Actually, you are presenting a hypothesis not a theory, and the reasoning behind planetary motions isn't based on just Scientific Theory. It's based in Scientific Laws. Have you not heard of Kepler's Laws of Planetary Motion?
if you take the perfect circle cut it and then lay it out over the oval or slightly longer time it travels the circle and the oval don't match. hence I think you are saying it is foci.

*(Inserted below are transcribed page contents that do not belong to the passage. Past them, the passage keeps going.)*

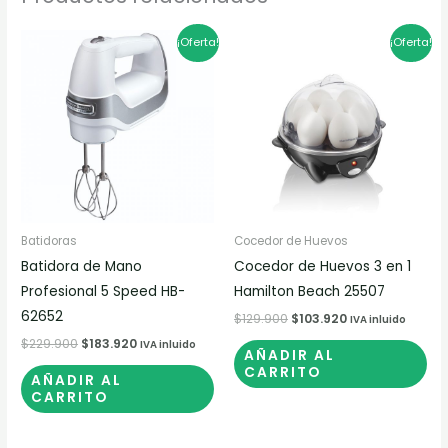
El
El
El
El
¡Oferta!
¡Oferta!
precio
precio
precio
precio
original
actual
original
actual
era:
es:
era:
es:
$229.900.
$183.920.
$129.900.
$103.920.
Batidoras
Cocedor de Huevos
Batidora de Mano
Cocedor de Huevos 3 en 1
Profesional 5 Speed HB-
Hamilton Beach 25507
62652
$
129.900
$
103.920
IVA inluido
$
229.900
$
183.920
IVA inluido
AÑADIR AL
CARRITO
AÑADIR AL
CARRITO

Several civilizations such as Babylonian and Indians had observed since the first millennium B.C.E. that the Sun's motion along the ecliptic was not uniform, though they were unaware of why this was; it is today known that this is due to the Earth moving in an elliptic orbit around the Sun, with the Earth moving faster when it is nearer to the Sun at perihelion and moving slower when it is farther away at aphelion. In the 17th century, Johannes Kepler discovered that the orbits along which the planets travel around the Sun are ellipses with the Sun at one focus, and described this in his first law of planetary motion. Later, Isaac Newton explained this as a corollary of his law of universal gravitation.
originally posted by: Char-Lee
Full Definition of THEORY
www.merriam-webster.com...
b : an unproved assumption : conjecture
originally posted by: Bedlam
originally posted by: Char-Lee
Full Definition of THEORY
www.merriam-webster.com...
b : an unproved assumption : conjecture
And that's what I call the "stoner definition of theory". It is NOT the way a scientist would use it.